Hooded person holding a red card with digital
Have you ever been spied on? Or worse, maybe you have and don’t even know it.
Whether it’s the Peeping Tom lurking in the bushes or Big Brother monitoring our every move, the thought of being followed makes us uncomfortable (and a tad paranoid).
Privacy is important to us – both our physical and virtual privacy that is. Our online identities are extremely valuable, however, our ability to control who sees what is limited.
With more personal information being collected than ever before, people are seeking to secure and anonymise their data.
You may have heard of this thing called a VPN – Virtual Private Network? No doubt you won’t need much schooling on what a VPN is if you are: a) a regular torrent user or b) a sports enthusiast trying to watch the latest game behind a region-restricted pay wall.
But now that mobile phones are essentially mobile computers, millions of users worldwide are turning to mobile VPN apps to hide their browsing activity, access region-restricted content and ensure their data is secure when using public Wi-Fi networks.
We recently published a report with the University of New South Wales and the University of Berkeley has revealed that these apps are not as secure as they make out to be.
The first analysis of its kind, the report looked at 283 Android VPN apps, investigating a wide range of security and privacy features.
Alarmingly, the report uncovered that not only did 18 per cent of the apps fail to encrypt users’ traffic but 38 per cent injected malware or malvertising – software designed to damage or gain access to the users’ information. The very reason users install these apps – to protect their data – is the very function they are not performing and these apps have been installed by tens of millions of users.
And what’s more, the report found that over 80 per cent of apps requested to access sensitive data such as user accounts and text messages.

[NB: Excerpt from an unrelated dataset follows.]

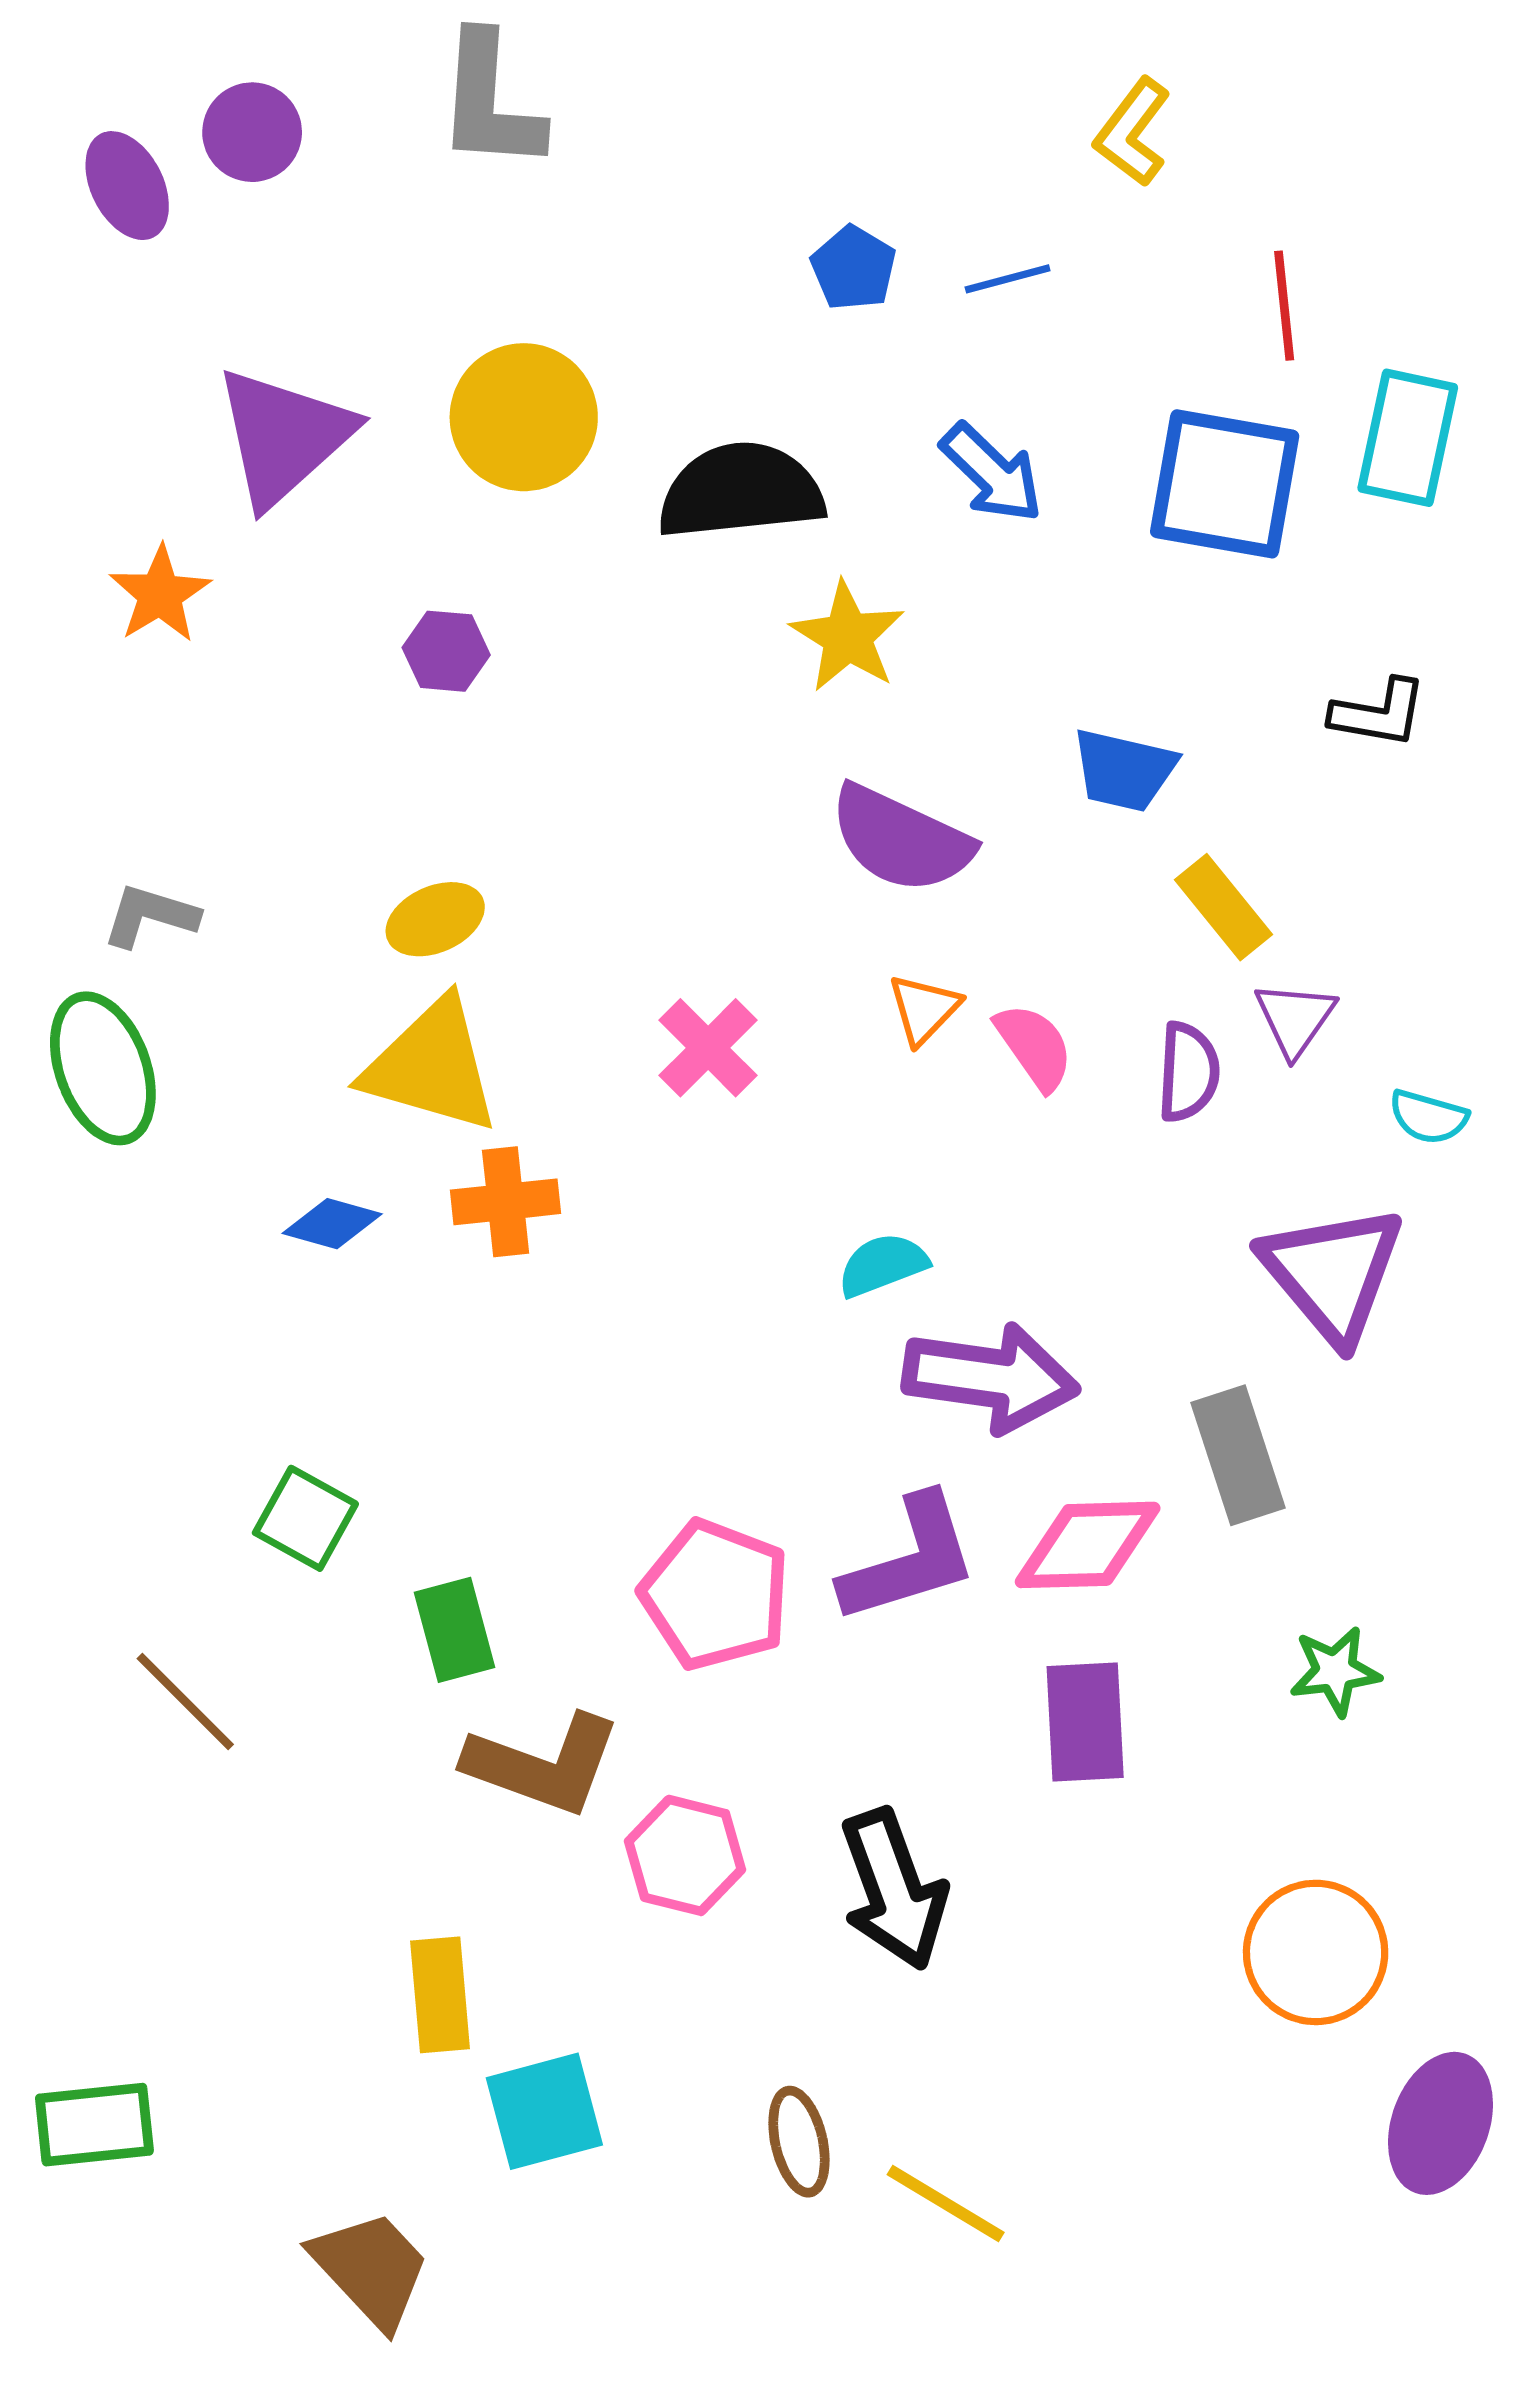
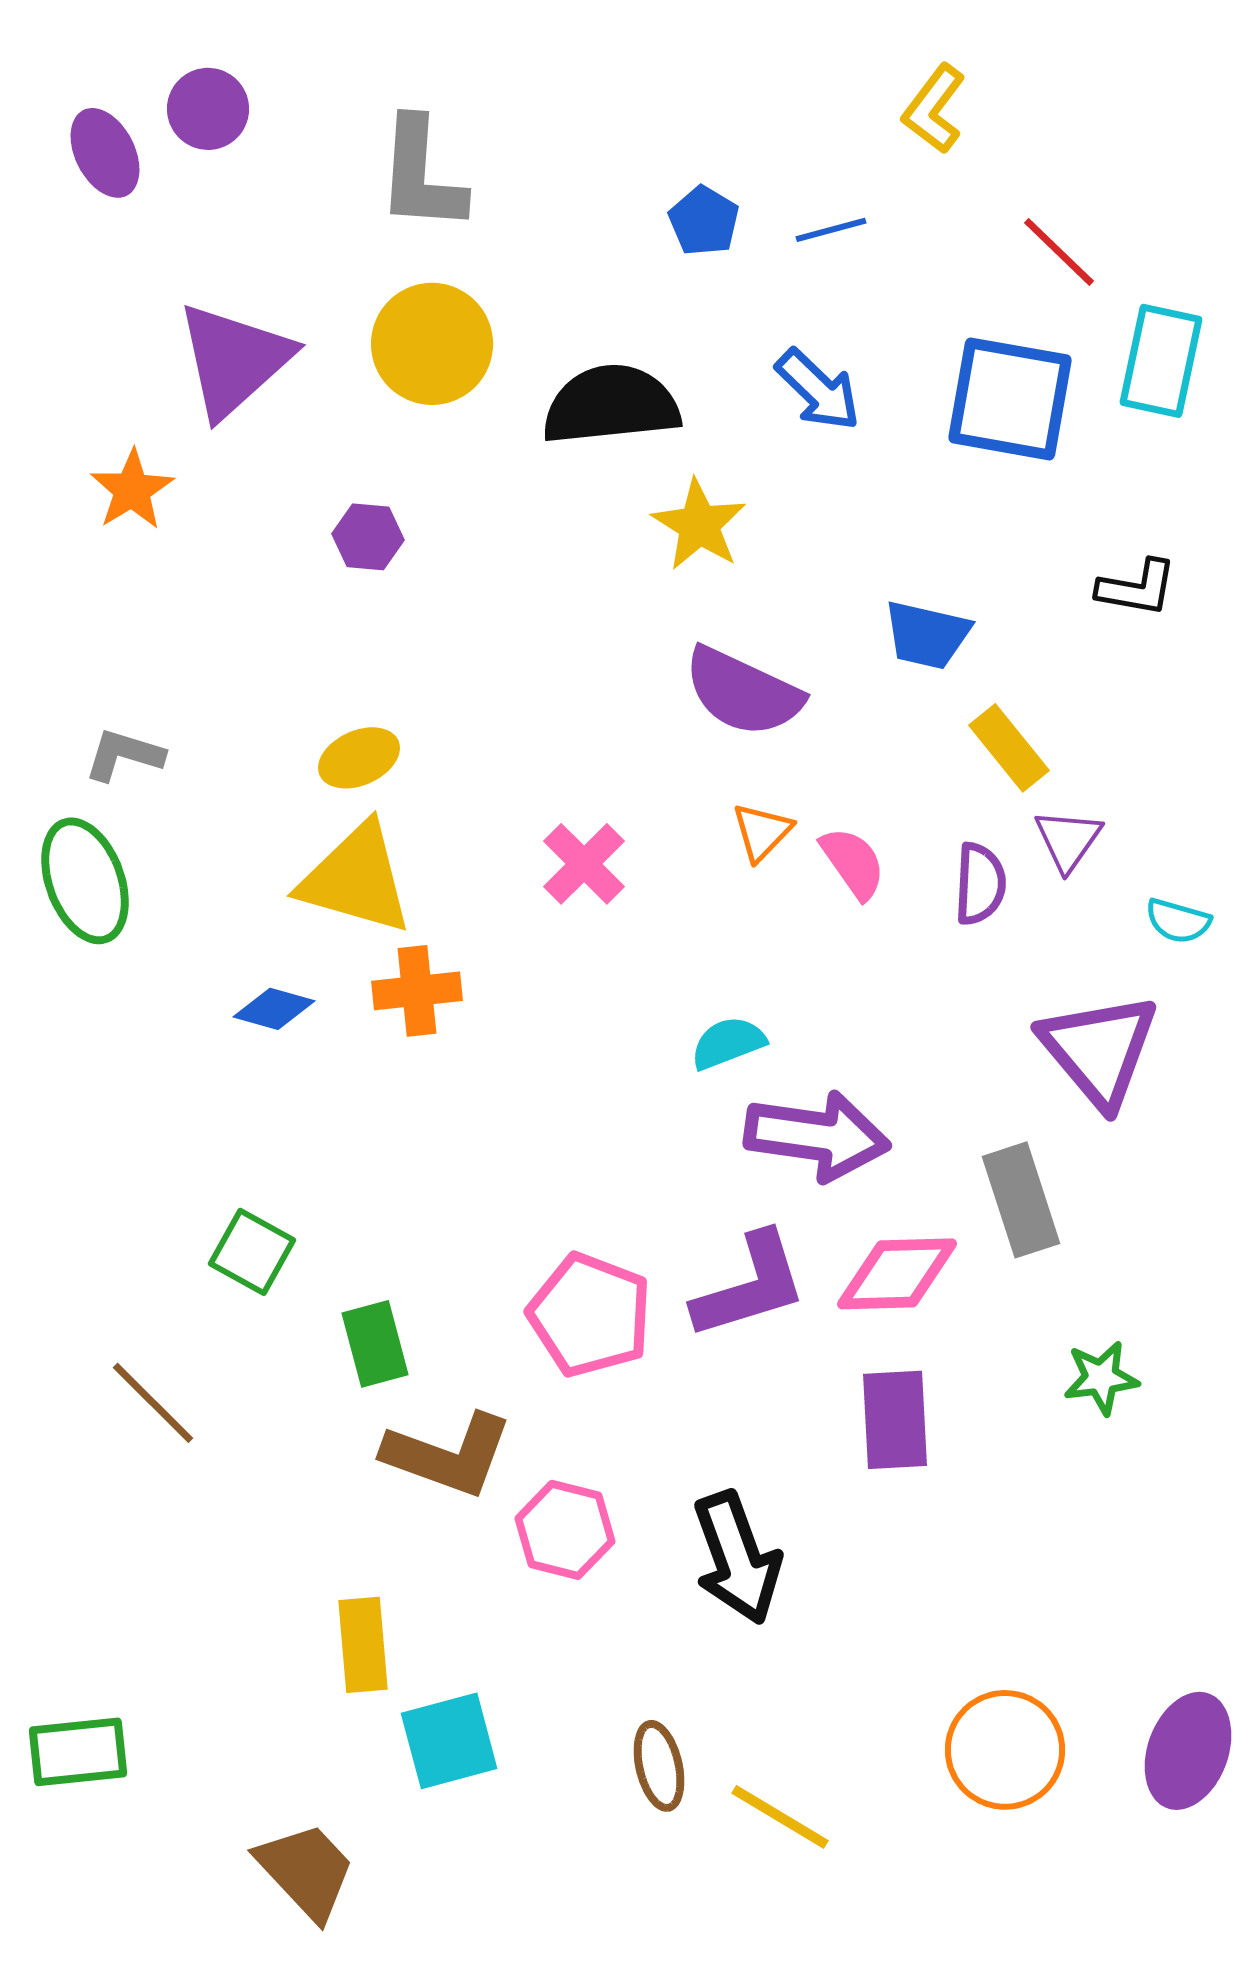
gray L-shape: (490, 102) -> (421, 175), moved
red line: (1284, 306) -> (1059, 252), turned -40
orange circle: (1316, 1952) -> (1005, 1750), moved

While most of the examined apps offer (some form of) online anonymity, some app developers deliberately sought to collect personal user information that could then be sold on to external partners.
Ironically, the report found that less than 1 percent of users had any security or privacy concerns about these apps.
Our Professor and Senior Principal Researcher in Online Privacy and Security, Dali Kaafar explained that the findings of the study were shared with developers whose apps displayed security shortcomings.
“Several of them [app developers] took actions to fix the identified vulnerabilities. Some apps were even removed from the Google Play Store,” said Mr Kaafar.
Mr Kaafar encourages users to shop around, compare functionality and read app reviews before signing up to a particular VPN app to avoid falling for the illusion of privacy that some of these apps offer.
“Always pay attention to the permissions requested by apps that you download. This study shows that VPN app users, in particular, should take the time to learn about how serious the issues with these apps are and the significant risks they are taking using these services.”